Even though wild wolves rarely threaten human safety, they are wild animals that should be respected and never approached.

Report all suspected wolf and wolf track sightings to the Washington Wolf Reporting Hotline at 888-584-9038.

At your home or ranch:

Never let wolves become comfortable around you or your home, or they may lose their fear of people.

  • Never feed wolves or other wildlife.
  • Garbage can attract wolves and other wildlife.  Keep garbage in a secure location.
  • Do not leave any food outside, including scraps, pet food, or livestock feed. When possible, feed animals inside.
  • Keep dogs under supervision. Wolves can be highly territorial toward other canids.
  • Wolves can be scavengers, so bury dead livestock and pets.
  • To prevent livestock depredation, consider the following:
    • At night, use range riders or dogs with cattle and herders or dogs with sheep.
    • Remove sick or injured livestock.
    • Delay cattle turnout until after calves are born and weigh at least 200 pounds and after elk calves/deer fawns are born.
    • Avoid areas near wolf dens and wolf rendezvous sites during spring and summer.
    • Use permanent or portable fencing, including electric fencing.

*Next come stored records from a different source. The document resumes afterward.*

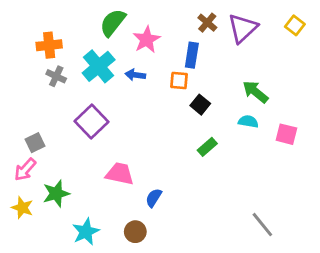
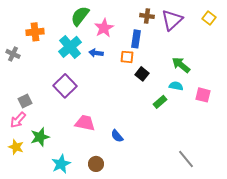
brown cross: (207, 23) -> (147, 16), turned -32
gray cross: (56, 76) -> (13, 54), moved
green rectangle: (207, 147) -> (160, 102), moved
blue semicircle: (154, 198) -> (117, 136), moved, turned -72

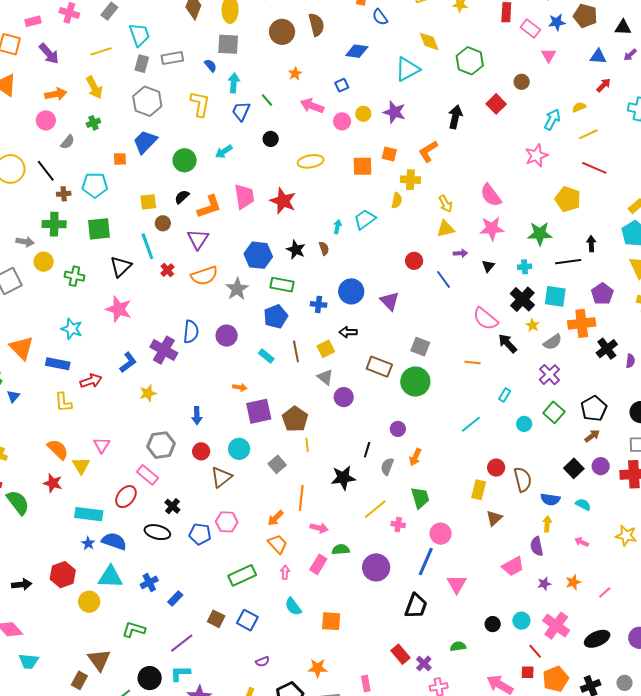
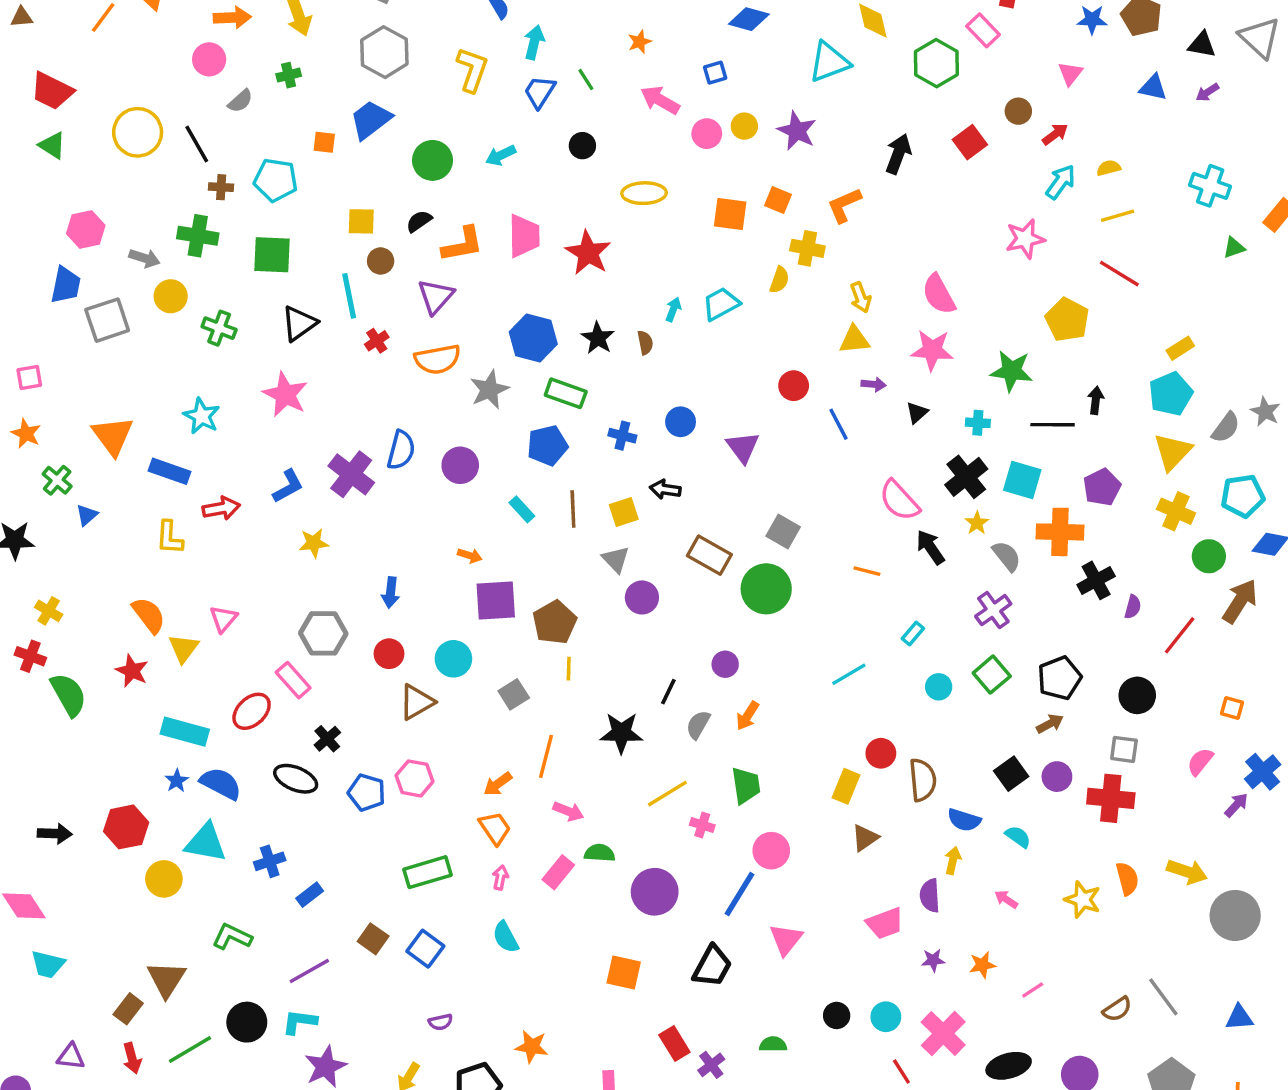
pink rectangle: (530, 28) -> (983, 30), moved
red arrow: (604, 85) -> (1055, 134), moved
blue circle: (351, 291) -> (681, 422), size x0.7
gray semicircle: (553, 342) -> (1007, 556), turned -102
orange square: (331, 621) -> (624, 973), moved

While camping, hiking, and hunting:

  • Never feed, approach, or allow wolves to come near, or they may lose their fear of people.
  • Stay away from fresh wolf kills, dens, and rendezvous sites.
  • Keep a clean and orderly camp. Cook and store food away from sleeping areas. Suspend food, toiletries, garbage and other loose objects on a rope between trees, or in secured kayak hatches, out of reach of wildlife. Wolves have been reported removing personal and other non-food items from campsites.
  • Do not bury garbage. If you pack it in – pack it out!
  • Wash dishes in a container and dispose of grey water.
  • Near the coast use areas below high tide mark, away from camp, in an area of high tidal exchange for toilets – do not use the upland areas, wolves will feed on human excrement.
  • Keep dogs on leash to avoid encounters. If you encounter a wolf, make the dog heel next to you immediately. Standing between the dog and the wolf often ends the encounter, but never try to break up a fight between a wolf and a dog.
  • If hunting with dogs, put bells or beepers on your dogs to keep close track of them. Keep dogs under your control at all times and put dogs on leash if you see fresh wolf signs.

In your community:

  • Remind your neighbors to never feed wolves and other wildlife.
  • Promote the reduction of potential wolf food sources in and around your community.
  • Notify authorities about wolves that seem comfortable around people, seek human food, or frequent human areas. Early intervention can keep a problem from getting worse.